Diane made a little moue with her mouth. “There’s my salary to think of. And expensive shoe obsession to support.” Today they were white Nikes with a yellow stripe; perhaps she kept the rest under glass, lock and key.
“It probably won’t come to that.”
“You won’t charge him?”
“It’s a little early to say, but …”
“That isn’t the point of it, you know.”
Resnick lifted the coffee mug but didn’t drink any. “What is?”
“Mac wants him out.”
“Of the job?”
“The job, the building, everything.”
“Didn’t he hire him?”
“Hire ’em and fire ’em, that’s the name of the game. Harold’s been at it long enough to know the risks. They’ll pay him what he’s due, slip him a few promises to keep him sweet. His name stays on the credits, he won’t lose his residuals.”
“His what?”
“Oh, repeats, overseas sales. They’ll love this in Australia.”
Resnick, in his mind, was loving her mouth, the lower lip that looked as if it were just slightly swollen.
She ate a piece of celery, taking her time about it. “Do you always ogle your witnesses?”
Resnick almost fell for saying something sticky and smart like, only when they look like you. Thankfully, he didn’t. He had the grace to blush a little instead.
“You want some of this?” she asked, sliding the plate towards him.
Resnick shook his head.
“You should.” She smiled. “You really should think about your carbohydrates.”
Before Resnick could suck in his stomach and straighten his back they were interrupted by a loud shouting from outside.
At the end of the short corridor, Harold Roy had Mackenzie backed up against a door and was threatening to deafen him with accusations. The most frequent amongst those seemed to concern what was going on at the other side of the door.
“If I’ve got it wrong,” screamed Harold, “get the fuck out of my way and let me see what’s going on in there.”
“What’s been done in there is none of your business, Harold.”
“Like hell it isn’t!”
“Harold …”
“Out of the way, you chicken shit …”
“Harold …”
Harold caught Mackenzie by the forearm and managed to swing him far enough aside to make a grab at the door handle possible. It budged, but not by more than an inch.
“It’s locked.”
“Of course it’s locked. With you running amok, what d’you expect? You shouldn’t even be in the building.”

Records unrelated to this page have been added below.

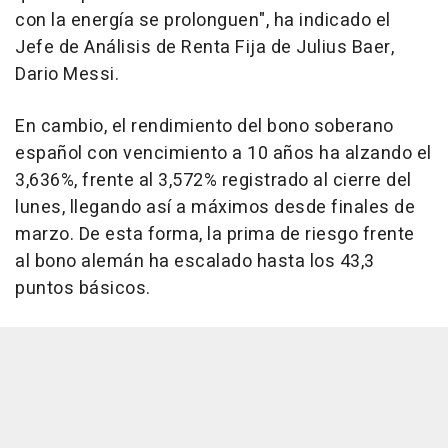
con la energía se prolonguen", ha indicado el
Jefe de Análisis de Renta Fija de Julius Baer,
Dario Messi.
En cambio, el rendimiento del bono soberano
español con vencimiento a 10 años ha alzando el
3,636%, frente al 3,572% registrado al cierre del
lunes, llegando así a máximos desde finales de
marzo. De esta forma, la prima de riesgo frente
al bono alemán ha escalado hasta los 43,3
puntos básicos.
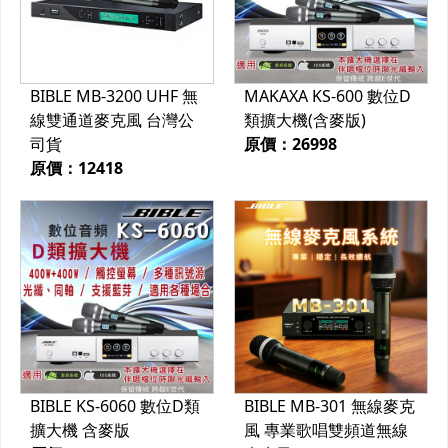
BIBLE MB-3200 UHF 無
MAKAXA KS-600 數位D
線雙通道麥克風 台灣公
類擴大機(含麥版)
司貨
原價：26998
原價：12418
BIBLE KS-6060 數位D類
BIBLE MB-301 無線麥克
擴大機 含麥版
風 專業歌唱雙頻道無線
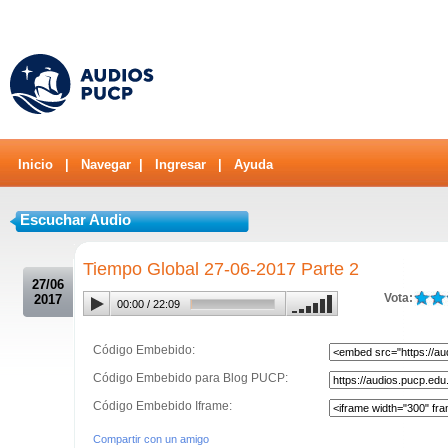
Inicio
|
Navegar
|
Ingresar
|
Ayuda
Escuchar Audio
.
Tiempo Global 27-06-2017 Parte 2
27/06
Vota:
2017
00:00
/
22:09
Código Embebido:
Código Embebido para Blog PUCP:
Código Embebido Iframe:
Compartir con un amigo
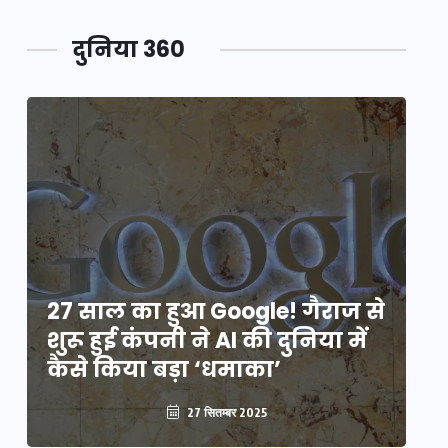
दुनिया 360
े
27 साल का हुआ Google! गैराज से
2
शुरू हुई कंपनी ने AI की दुनिया में
शु
कैसे किया बड़ा ‘धमाका’
कै
27 सितम्बर 2025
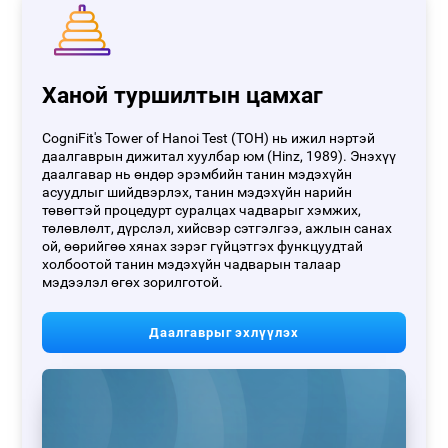
Ханой туршилтын цамхаг
CogniFit's Tower of Hanoi Test (TOH) нь ижил нэртэй
даалгаврын дижитал хуулбар юм (Hinz, 1989). Энэхүү
даалгавар нь өндөр эрэмбийн танин мэдэхүйн
асуудлыг шийдвэрлэх, танин мэдэхүйн нарийн
төвөгтэй процедурт суралцах чадварыг хэмжих,
төлөвлөлт, дүрслэл, хийсвэр сэтгэлгээ, ажлын санах
ой, өөрийгөө хянах зэрэг гүйцэтгэх функцуудтай
холбоотой танин мэдэхүйн чадварын талаар
мэдээлэл өгөх зорилготой.
Даалгаврыг эхлүүлэх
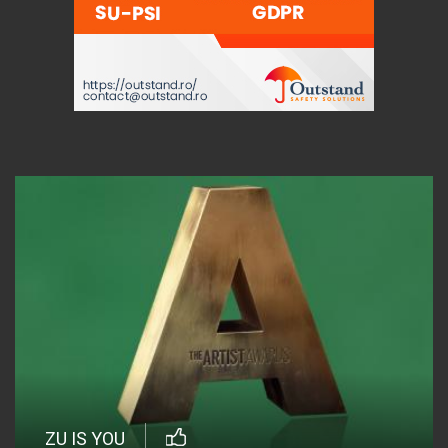
ZU IS YOU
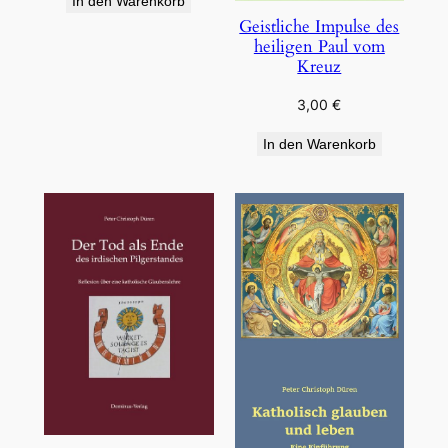
In den Warenkorb
Geistliche Impulse des
heiligen Paul vom
Kreuz
3,00
€
In den Warenkorb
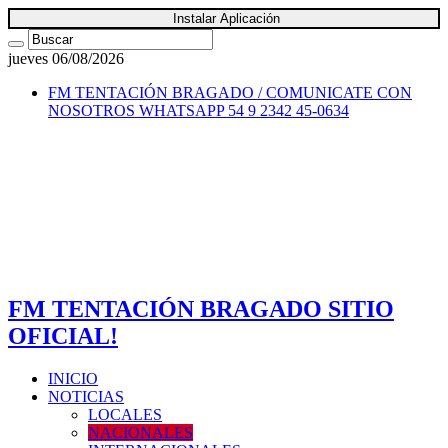
Instalar Aplicación
jueves 06/08/2026
FM TENTACIÓN BRAGADO / COMUNICATE CON
NOSOTROS
WHATSAPP 54 9 2342 45-0634
FM TENTACIÓN BRAGADO SITIO
OFICIAL!
INICIO
NOTICIAS
LOCALES
NACIONALES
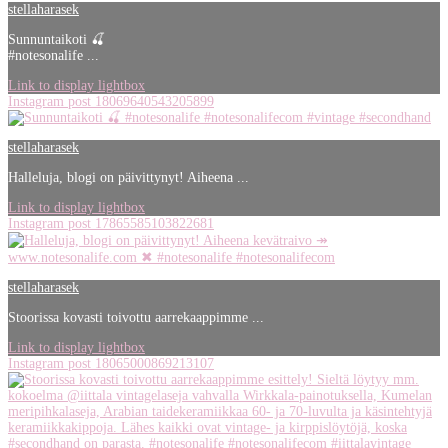
stellaharasek
Sunnuntaikoti 🍒
#notesonalife ...
Link to display lightbox
Instagram post 18069640543205899
stellaharasek
Halleluja, blogi on päivittynyt! Aiheena ...
Link to display lightbox
Instagram post 17865585103822681
stellaharasek
Stoorissa kovasti toivottu aarrekaappimme ...
Link to display lightbox
Instagram post 18065000869213107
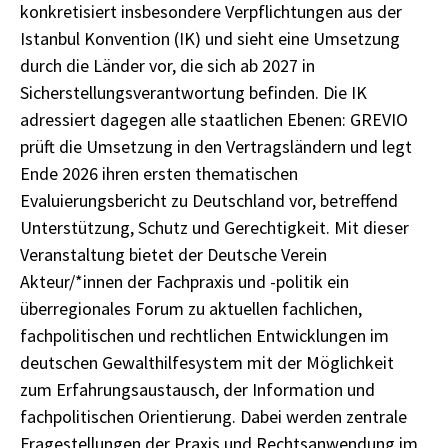
konkretisiert insbesondere Verpflichtungen aus der
Istanbul Konvention (IK) und sieht eine Umsetzung
durch die Länder vor, die sich ab 2027 in
Sicherstellungsverantwortung befinden. Die IK
adressiert dagegen alle staatlichen Ebenen: GREVIO
prüft die Umsetzung in den Vertragsländern und legt
Ende 2026 ihren ersten thematischen
Evaluierungsbericht zu Deutschland vor, betreffend
Unterstützung, Schutz und Gerechtigkeit. Mit dieser
Veranstaltung bietet der Deutsche Verein
Akteur/*innen der Fachpraxis und -politik ein
überregionales Forum zu aktuellen fachlichen,
fachpolitischen und rechtlichen Entwicklungen im
deutschen Gewalthilfesystem mit der Möglichkeit
zum Erfahrungsaustausch, der Information und
fachpolitischen Orientierung. Dabei werden zentrale
Fragestellungen der Praxis und Rechtsanwendung im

“You shouldn’t be producing the God-slot for five-year-olds.”
“Harold, now you’re being petty and vindictive.”
“When it comes to being vindictive …”
“I know, I know,” said Mackenzie, showing every sign of becoming bored, “I wrote the book.”
“No, Mac,” said Harold Roy, “you stole the book.”
“Up yours, Harold!”
It might have petered out there, just another slagging match between middle-aged prima donnas with nothing better to do on their lunch break, if Freeman Davis hadn’t chosen that moment to unlock the door from the inside and poke his head out to see what all the commotion was about.
Harold barged past the younger man almost as if he weren’t there. Only seconds later he was back in the corridor and bearing down on the producer.
“Couldn’t wait, could you, Mac? Couldn’t wait to let this jumped-up fuck-up start re-editing my footage. Cutting the fucking stuff to bits!”
If Resnick hadn’t stepped in quickly, Harold Roy’s fist might have done more damage this time than last. All those early years directing angry young men were coming home to roost.
“Uh-uh, Harold,” Resnick said, the fingers of his right hand tight around the director’s wrist, his left closed around Harold’s best punch, “not a good idea in the circumstances. This time the provocation might be harder to prove.”
“Let him go,” said Mackenzie, but without a great deal of conviction. “He won’t catch me twice and get away with it.”
Resnick stared into Harold Roy’s face until the latter looked away and the tension had seeped from his arm. “We have to talk, Harold and I,” Resnick said to Mackenzie. “If you could make somewhere available.”
“Sure,” Mackenzie said, backing off. “Of course. You want anything? Anything else?”
Resnick shook his head. Down along the corridor, Diane was leaning against the wall, finishing her salad with her fingers. There was a smile in her eyes, brightening the corners of her mouth. How could she stand there dressed like a house painter, thought Resnick, and be so sexy?
For herself, Diane Woolf was still thinking how quickly for a big man Resnick had moved, how fast. Maybe there was something about him after all; something more than those eyes that didn’t want to let her go.